9 Comments To "Six Reasons That Great Photos Alone Won’t Make You a Success"

#1 Comment By Glenn C. Riffey On August 12, 2010 @ 11:31 am

I would also add that digital photography has "dumbed down" the level of expectation of images that people will accept. They will say, "why should I pay that when I can do it myself? Or my wife's brother has a camera and he makes good images all the time and he'll do it for free."

People seem to think that with digital camera's everywhere anyone can take great pictures and it doesn't cost them much to do so. So the level of what really good photography is and the cost involved are not much of a consideration; you just point & click...

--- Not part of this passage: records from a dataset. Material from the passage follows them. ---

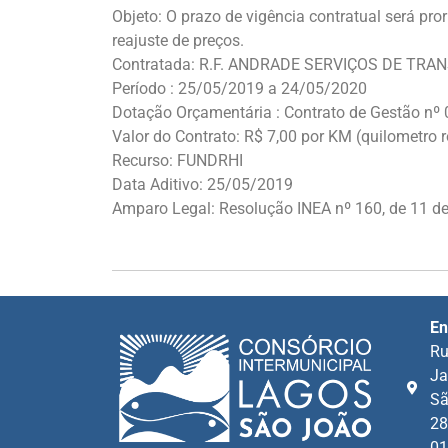
Objeto: O prazo de vigência contratual será pr
reajuste de preços.
Contratada: R.F. ANDRADE SERVIÇOS DE TRA
Período : 25/05/2019 a 24/05/2020
Dotação Orçamentária : Contrato de Gestão nº
Valor do Contrato: R$ 7,00 por KM (quilometro 
Recurso: FUNDRHI
Data Aditivo: 25/05/2019
Amparo Legal: Resolução INEA nº 160, de 11 d
En
Ru
Ja
Sã
28
01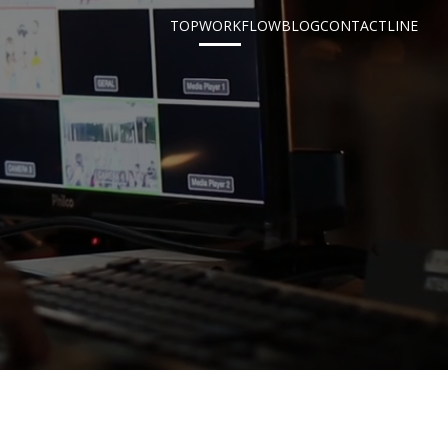
TOP
WORK
FLOW
BLOG
CONTACT
LINE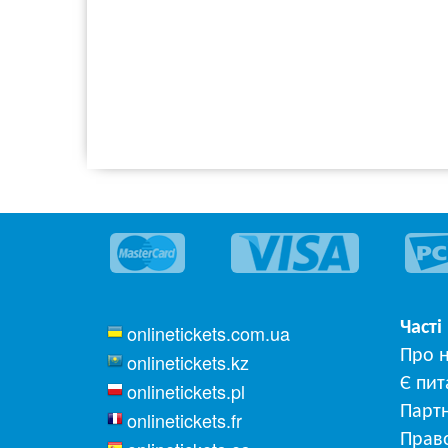
Часті
onlinetickets.com.ua
Про 
onlinetickets.kz
Є пит
onlinetickets.pl
Парт
onlinetickets.fr
Прав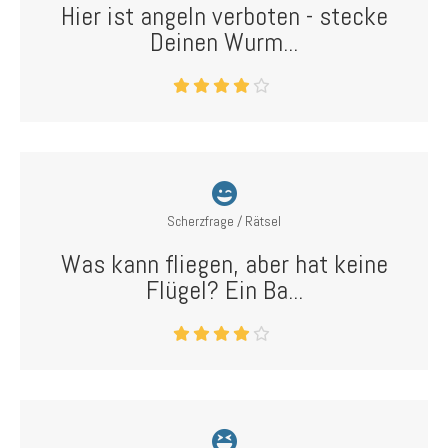
Hier ist angeln verboten - stecke
Deinen Wurm...
Scherzfrage / Rätsel
Was kann fliegen, aber hat keine
Flügel? Ein Ba...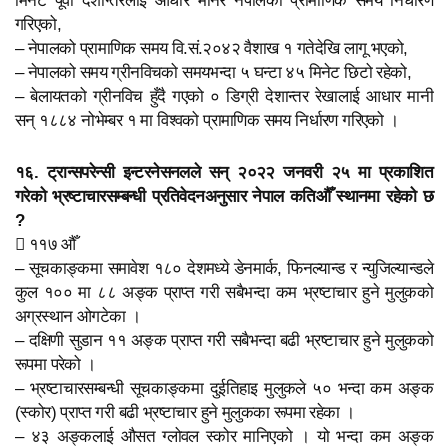
गरिएको,
– नेपालको प्रामाणिक समय वि.सं.२०४२ वैशाख १ गतेदेखि लागू भएको,
– नेपालको समय ग्रीनविचको समयभन्दा ५ घन्टा ४५ मिनेट छिटो रहेको,
– बेलायतको ग्रीनविच हुँदै गएको ० डिग्री देशान्तर रेखालाई आधार मानी
सन् १८८४ नोभेम्बर १ मा विश्वको प्रामाणिक समय निर्धारण गरिएको ।
१६. ट्रान्सपरेन्सी इन्टरनेसनलले सन् २०२२ जनवरी २५ मा प्रकाशित
गरेको भ्रष्टाचारसम्बन्धी प्रतिवेदनअनुसार नेपाल कतिऔँ स्थानमा रहेको छ
?
 ११७ औँ
– सूचकाङ्कमा समावेश १८० देशमध्ये डेनमार्क, फिनल्यान्ड र न्युजिल्यान्डले
कुल १०० मा ८८ अङ्क प्राप्त गरी सबैभन्दा कम भ्रष्टाचार हुने मुलुकको
अग्रस्थान ओगटेका ।
– दक्षिणी सुडान ११ अङ्क प्राप्त गरी सबैभन्दा बढी भ्रष्टाचार हुने मुलुकको
रूपमा परेको ।
– भ्रष्टाचारसम्बन्धी सूचकाङ्कमा दुईतिहाइ मुलुकले ५० भन्दा कम अङ्क
(स्कोर) प्राप्त गरी बढी भ्रष्टाचार हुने मुलुकका रूपमा रहेका ।
– ४३ अङ्कलाई औसत ग्लोवल स्कोर मानिएको । यो भन्दा कम अङ्क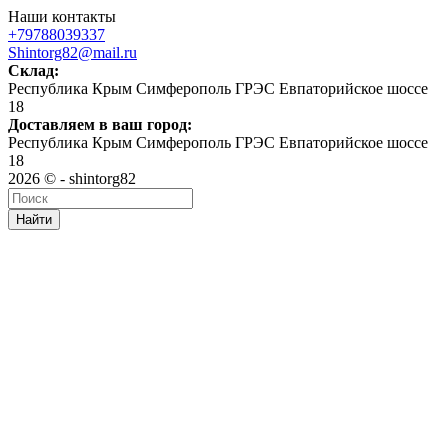
Наши контакты
+79788039337
Shintorg82@mail.ru
Склад:
Республика Крым Симферополь ГРЭС Евпаторийское шоссе
18
Доставляем в ваш город:
Республика Крым Симферополь ГРЭС Евпаторийское шоссе
18
2026 © - shintorg82
Найти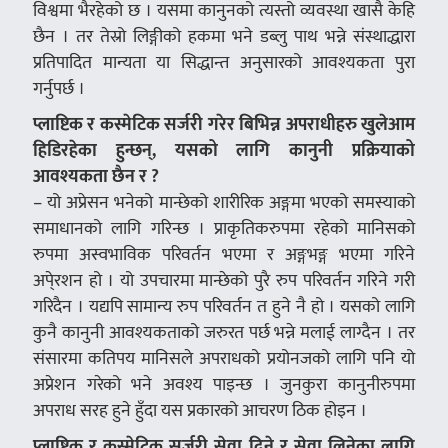
विश्वमा भैरहेको छ । यसमा कानुनको त्यस्तो व्यवस्था खासै केहि
छैन । तर तेस्रो लिङ्गीको हकमा भने डब्लु पाथ भन्ने संस्थाद्धारा
प्रतिपादित मान्यता या सिद्धान्त अनुसारको आवश्यकता पुरा
गर्नुपर्छ ।
प्लाष्टिक र कस्मेटिक सर्जरी गरेर बिभिन्न अपराधीहरु खुलेआम
हिडिरहेका हुन्छन्, यसको लागि कानुनी प्रक्रियाको
आवश्यकता छैन र ?
– यो अप्रेसन भनेको मान्छेको शारीरिक अङ्गमा भएको समस्याको
समाधानको लागि गरिन्छ । प्राकृतिकरुपमा रहेको मानिसको
रुपमा अस्वभाविक परिवर्तन भएमा र अङ्गभङ्ग भएमा गरिने
अपे्रशन हो । यो उपचारमा मान्छेको पुरै रुप परिवर्तन गरिने गरी
गरिदैन । यद्यपि सामान्य रुप परिवर्तन त हुने नै हो । यसको लागि
कुनै कानुनी आवश्यकताको जरुरत पर्छ भन्ने मलाई लाग्दैन । तर
संसारमा कतिपय मानिसले अपराधको प्रयोनजको लागि पनि यो
अप्रेशन गरेको भने अवश्य पाइन्छ । जुनकुरा कानुनीरुपमा
अपराध सरह हुने हुँदा यस प्रकारको आचरण ठिक होइन ।
प्लाष्टिक र कस्मेटिक सर्जरी सेवा दिने र सेवा लिनेका लागि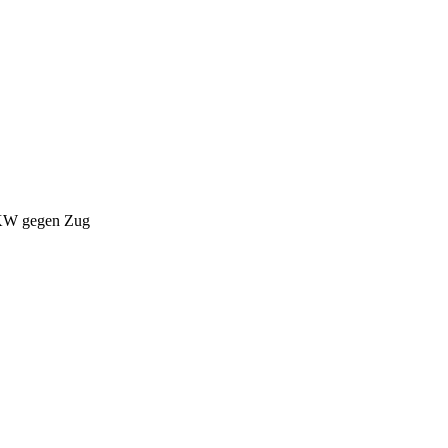
W gegen Zug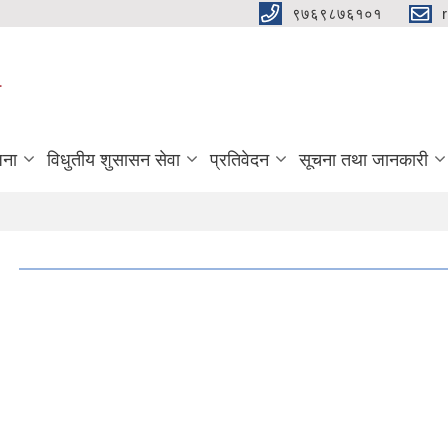
९७६९८७६१०१
ा
जना
विधुतीय शुसासन सेवा
प्रतिवेदन
सूचना तथा जानकारी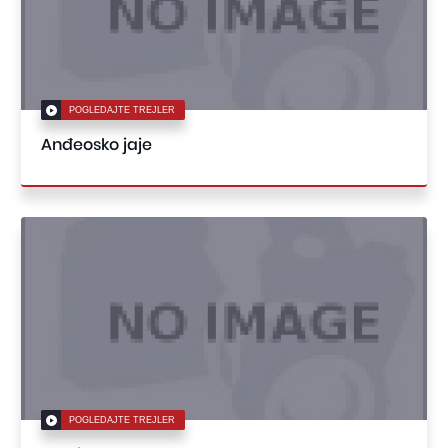
POGLEDAJTE TREJLER
Anđeosko jaje
POGLEDAJTE TREJLER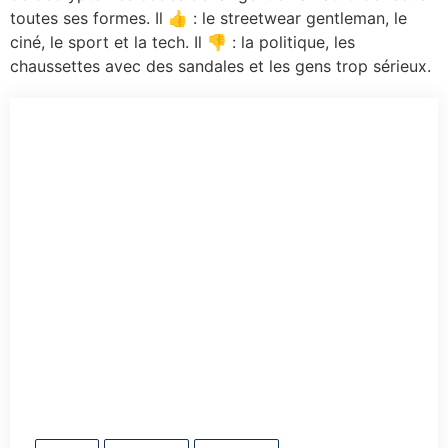
toutes ses formes. Il 👍 : le streetwear gentleman, le
ciné, le sport et la tech. Il 👎 : la politique, les
chaussettes avec des sandales et les gens trop sérieux.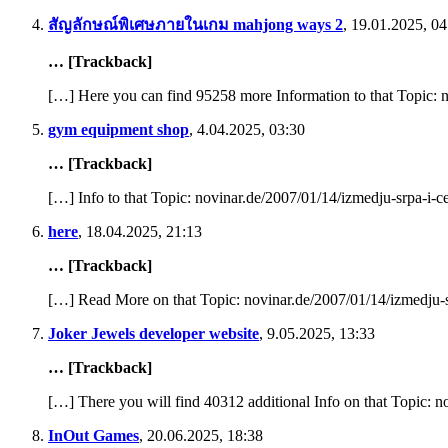
สัญลักษณ์พิเศษภายในเกม mahjong ways 2
,
19.01.2025, 04
… [Trackback]
[…] Here you can find 95258 more Information to that Topic: 
gym equipment shop
,
4.04.2025, 03:30
… [Trackback]
[…] Info to that Topic: novinar.de/2007/01/14/izmedju-srpa-i-c
here
,
18.04.2025, 21:13
… [Trackback]
[…] Read More on that Topic: novinar.de/2007/01/14/izmedju-s
Joker Jewels developer website
,
9.05.2025, 13:33
… [Trackback]
[…] There you will find 40312 additional Info on that Topic: 
InOut Games
,
20.06.2025, 18:38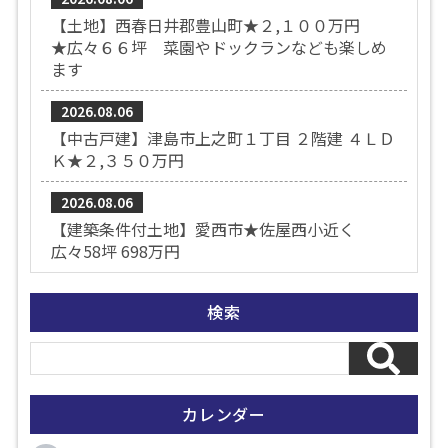
【土地】西春日井郡豊山町★２,１００万円
★広々６６坪 菜園やドックランなども楽しめ
ます
2026.08.06
【中古戸建】津島市上之町１丁目 ２階建 ４ＬＤ
Ｋ★２,３５０万円
2026.08.06
【建築条件付土地】愛西市★佐屋西小近く
広々58坪 698万円
検索
カレンダー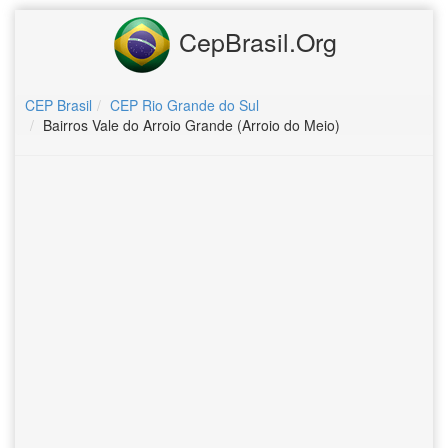
CepBrasil.Org
CEP Brasil
CEP Rio Grande do Sul
Bairros Vale do Arroio Grande (Arroio do Meio)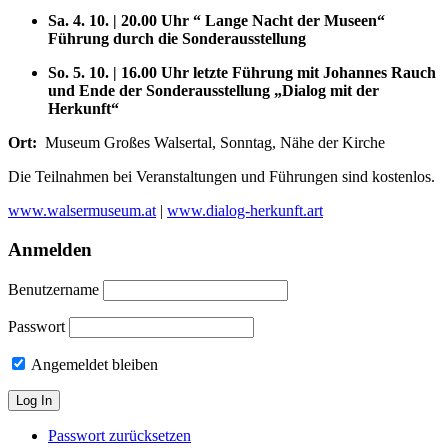
Sa. 4. 10. | 20.00 Uhr “ Lange Nacht der Museen“
Führung durch die Sonderausstellung
So. 5. 10. | 16.00 Uhr letzte Führung mit Johannes Rauch
und Ende der Sonderausstellung „Dialog mit der
Herkunft“
Ort
:
Museum Großes Walsertal, Sonntag, Nähe der Kirche
Die Teilnahmen bei Veranstaltungen und Führungen sind kostenlos.
www.walsermuseum.at
|
www.dialog-herkunft.art
Anmelden
Benutzername
Passwort
Angemeldet bleiben
Passwort zurücksetzen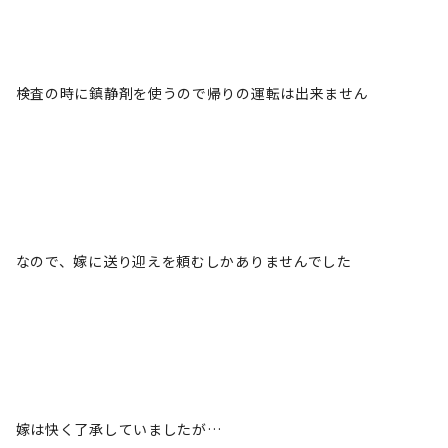
検査の時に鎮静剤を使うので帰りの運転は出来ません
なので、嫁に送り迎えを頼むしかありませんでした
嫁は快く了承していましたが…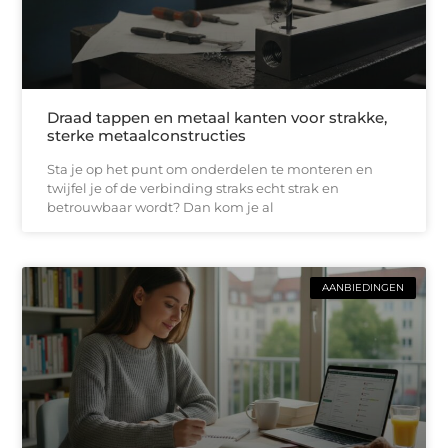
Draad tappen en metaal kanten voor strakke,
sterke metaalconstructies
Sta je op het punt om onderdelen te monteren en
twijfel je of de verbinding straks echt strak en
betrouwbaar wordt? Dan kom je al
AANBIEDINGEN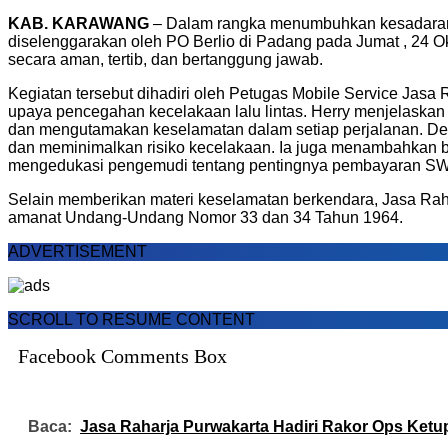
KAB. KARAWANG
– Dalam rangka menumbuhkan kesadaran ak
diselenggarakan oleh PO Berlio di Padang pada Jumat , 24 
secara aman, tertib, dan bertanggung jawab.
Kegiatan tersebut dihadiri oleh Petugas Mobile Service Jas
upaya pencegahan kecelakaan lalu lintas. Herry menjelaskan 
dan mengutamakan keselamatan dalam setiap perjalanan. Den
dan meminimalkan risiko kecelakaan. Ia juga menambahkan b
mengedukasi pengemudi tentang pentingnya pembayaran SW
Selain memberikan materi keselamatan berkendara, Jasa Rahar
amanat Undang-Undang Nomor 33 dan 34 Tahun 1964.
ADVERTISEMENT
SCROLL TO RESUME CONTENT
Facebook Comments Box
Baca:
Jasa Raharja Purwakarta Hadiri Rakor Ops Ketu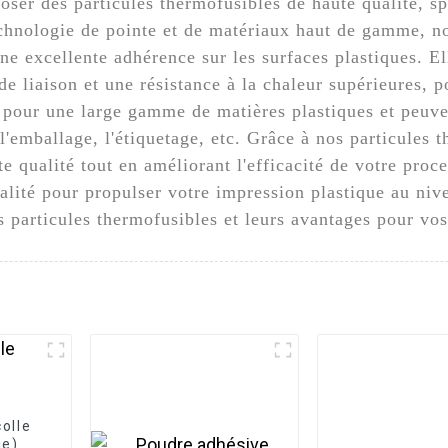
oser des particules thermofusibles de haute qualité, s
echnologie de pointe et de matériaux haut de gamme, n
une excellente adhérence sur les surfaces plastiques. E
de liaison et une résistance à la chaleur supérieures, 
es pour une large gamme de matières plastiques et peuve
'emballage, l'étiquetage, etc. Grâce à nos particules 
te qualité tout en améliorant l'efficacité de votre pro
ualité pour propulser votre impression plastique au ni
s particules thermofusibles et leurs avantages pour vos
olle
ie)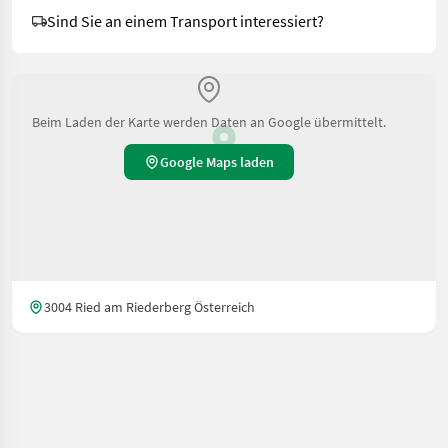
Sind Sie an einem Transport interessiert?
Beim Laden der Karte werden Daten an Google übermittelt.
Google Maps laden
3004 Ried am Riederberg Österreich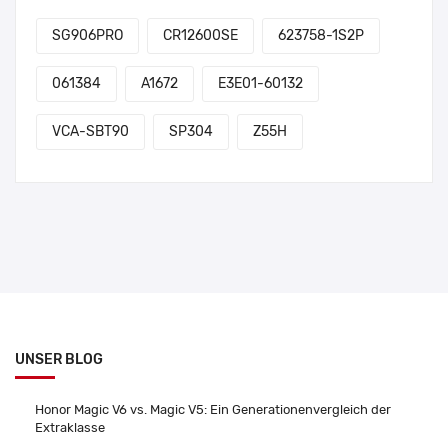
SG906PRO
CR12600SE
623758-1S2P
061384
A1672
E3E01-60132
VCA-SBT90
SP304
Z55H
UNSER BLOG
Honor Magic V6 vs. Magic V5: Ein Generationenvergleich der
Extraklasse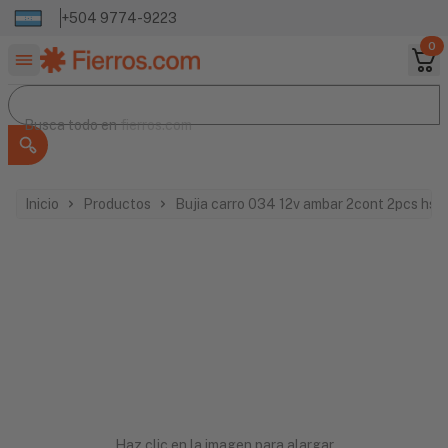
+504 9774-9223
0
Buscar productos
Busca todo en
Busca todo en
fierros.com
Inicio
Productos
Bujia carro 034 12v ambar 2cont 2pcs hs 
Haz clic en la imagen para alargar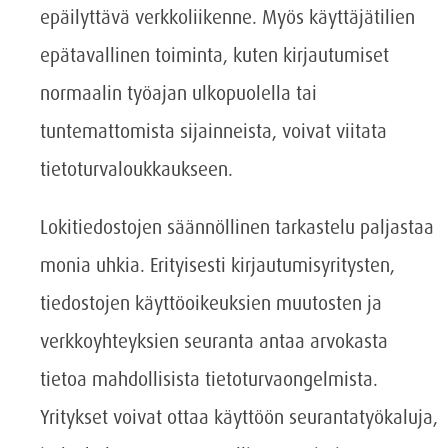
epäilyttävä verkkoliikenne. Myös käyttäjätilien
epätavallinen toiminta, kuten kirjautumiset
normaalin työajan ulkopuolella tai
tuntemattomista sijainneista, voivat viitata
tietoturvaloukkaukseen.
Lokitiedostojen säännöllinen tarkastelu paljastaa
monia uhkia. Erityisesti kirjautumisyritysten,
tiedostojen käyttöoikeuksien muutosten ja
verkkoyhteyksien seuranta antaa arvokasta
tietoa mahdollisista tietoturvaongelmista.
Yritykset voivat ottaa käyttöön seurantatyökaluja,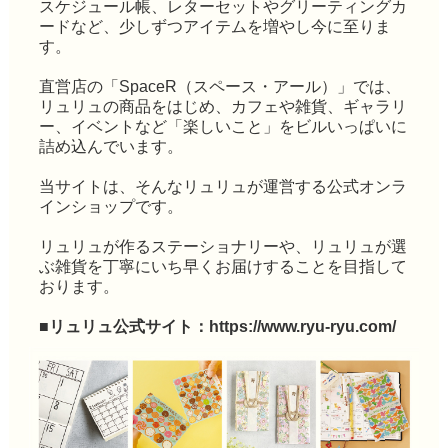
スケジュール帳、レターセットやグリーティングカ
ードなど、少しずつアイテムを増やし今に至りま
す。
直営店の「SpaceR（スペース・アール）」では、
リュリュの商品をはじめ、カフェや雑貨、ギャラリ
ー、イベントなど「楽しいこと」をビルいっぱいに
詰め込んでいます。
当サイトは、そんなリュリュが運営する公式オンラ
インショップです。
リュリュが作るステーショナリーや、リュリュが選
ぶ雑貨を丁寧にいち早くお届けすることを目指して
おります。
■リュリュ公式サイト：
https://www.ryu-ryu.com/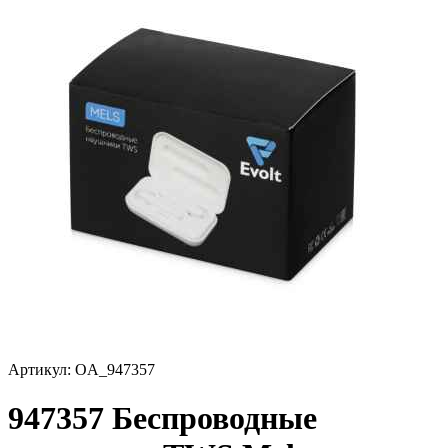
Артикул:
OA_947357
947357 Беспроводные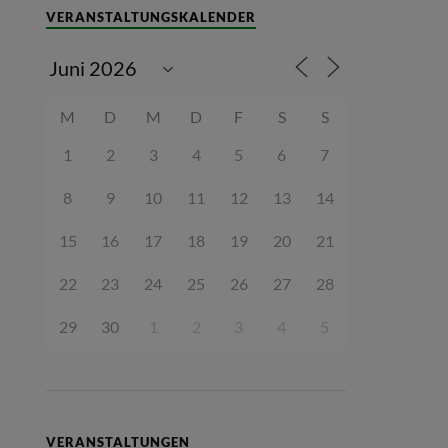
VERANSTALTUNGSKALENDER
M
D
M
D
F
S
S
1
2
3
4
5
6
7
8
9
10
11
12
13
14
15
16
17
18
19
20
21
22
23
24
25
26
27
28
29
30
1
2
3
4
5
VERANSTALTUNGEN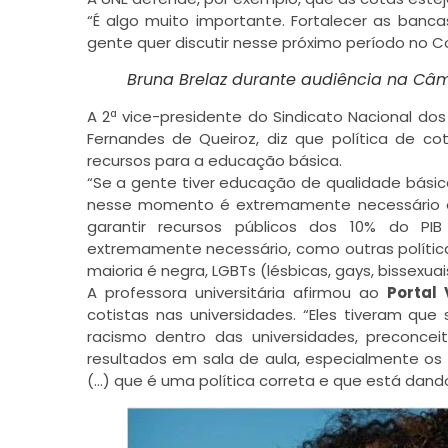
“É algo muito importante. Fortalecer as banca
gente quer discutir nesse próximo período no C
Bruna Brelaz durante audiência na Câm
A 2ª vice-presidente do Sindicato Nacional dos
Fernandes de Queiroz, diz que política de c
recursos para a educação básica.
“Se a gente tiver educação de qualidade básic
nesse momento é extremamente necessário 
garantir recursos públicos dos 10% do PI
extremamente necessário, como outras políti
maioria é negra, LGBTs (lésbicas, gays, bissexuai
A professora universitária afirmou ao
Portal
cotistas nas universidades. “Eles tiveram qu
racismo dentro das universidades, preconce
resultados em sala de aula, especialmente os
(…) que é uma política correta e que está dando 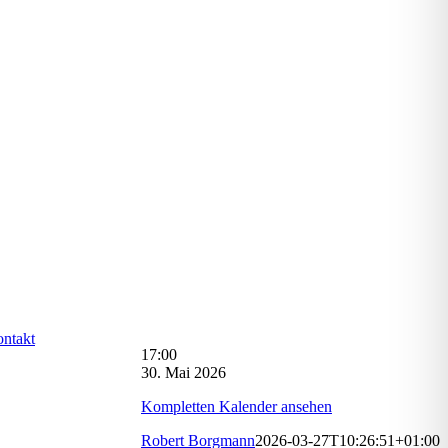
ntakt
St.
17:00
Cyriakus:
30. Mai 2026
Vorabendmesse
Kompletten Kalender ansehen
Robert Borgmann
2026-03-27T10:26:51+01:00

#2 Comment By M Ivkovic On August 12, 2010 @ 12:12 pm

Interesting points but I've got to say that maybe (and only maybe) this applies to stock library work, commercially I think if you believe this whole heartedly then you either need a good kick up the rear or you need to get a new career.
Sure we're in a changing market place, sure the goal posts are constantly moving, but this is a good thing to those who are willing to work with these changes as opposed to against them. Come on this is a photography 2.0 world, if you feel threatened by all the upstarts with their entry level gear and entry level work then you really need to give yourself a slap and up your game. There is HUGE demand for photography out there, sure it isn't easy, I'm not pretending that you aren't going to have to make some changes in your mindset but it's time to wake up and smell the coffee people, stop whining that we're all doomed by this and that. Remember when video spelled the death knell for all photography? hey look, still here!
I suggest those who still find themselves in a fearful position after reading this should buy and read Who Moved My Cheese? by Spencer Johnson.
Rather than spending your time worrying and moaning about these changes, spend your effort becoming a better artist AND business person.

Mark Ivkovic - bangphoto.co.uk

#3 Comment By Stanley Leary On August 12, 2010 @ 10:26 pm

This applies more to stock than to assignment work.

If you can and go give superior quality images you still can get paid better than most other photographers.

I think those who excel are more about the needs of the client and know how to listen. They listen until they understand and then they offer solutions for those problems the clients need solved.

Those who rise to to the top and get top billing in my opinion are those that supply solutions to their clients needs. For most artists/photographers they never succeed because it is difficult for them to make it about the client and not about them.

Most artist talk about their projects and their stories. Successful business folks talk about the projects where they helped provide a solution to a clients problem.

I believe to be in the game you have to be producing great work. Just being good is achievable much easier today with the equipment we have, so you need to standout with your portfolio and your ability to listen.

#4 Comment By Stanley Leary On August 12, 2010 @ 10:28 pm

Keyboard was sticking.

it should read:

"If you can and do give superior quality images, you still can get paid better than most other photographers."

#5 Comment By ian campbell On August 13, 2010 @ 8:49 am

agreed, on every count. I chose to drop weddings rather than compete with Uncle Charlie and his digital camera. All up, you have to find clients who Want YOU, regardless of price, and as long as you Want THEM, and the job, it works out well for everyone.

#6 Comment By jonlj On August 13, 2010 @ 11:53 am

Thanks for this topic. The response about providing solutions for the client is key. Being able to provide solutions along with your service will have your clients not only calling you back but making referrals on your behalf!!

#7 Comment By Rohn Engh On August 16, 2010 @ 1:39 am

Yes, the topic is stock photography. Whatever the mythical “great” stock photo is… aside, photobuyers buy what they need, not what they like. Their cubicle walls are displayed with “great” photos but they are signing checks for pictures they need.
More and more photo researchers are using the power of “SEARCH” to find the pictures they need using ‘long-tail’ keywords. (multiple tags)… More and more photographers are learning how to tag their images and reaping the sales benefits.
This all filters down to a new concept in selling and re-selling stock: the realization of the hidden expense of finding the ‘right photo’ on a microstock site. Buyers are finding it’s becoming more productive (and fast, time is money) to go right to the source of an independent specialized photographer for their on-target need and stop wasting time, wearing out eyeballs in on-line galleries. So get out there and tag those photos! --Rohn photosource.com

#8 Comment By david mullarkey On September 2, 2010 @ 1:38 am

Thank's John for this, with shooters like you: Paolo, Bernard, Jake, Wawi, Luis and Veejay most of us are ready to toss in the towel already. Keep up the great work..

David
Seattle WA

#9 Comment By Peter On March 1, 2011 @ 8:39 pm

Unfortunately I agree with the above article, but unlike some of the above posters, I also think that it applies equally to assignments. I regularly have timewasters on the phone that are trying to commission at a price that won't even cover the lighting hire. I take the best approach, send them packing, but ultimately with the advent of widespread digital cameras, they are more likely to be able to find someone silly enough to either do the job badly, or do it at a loss in order to meet their unreasonable demands.

It is rather nieve to assume that quality will always hold the force for assignment photography when on a weekly basis I see examples that prove that it does not.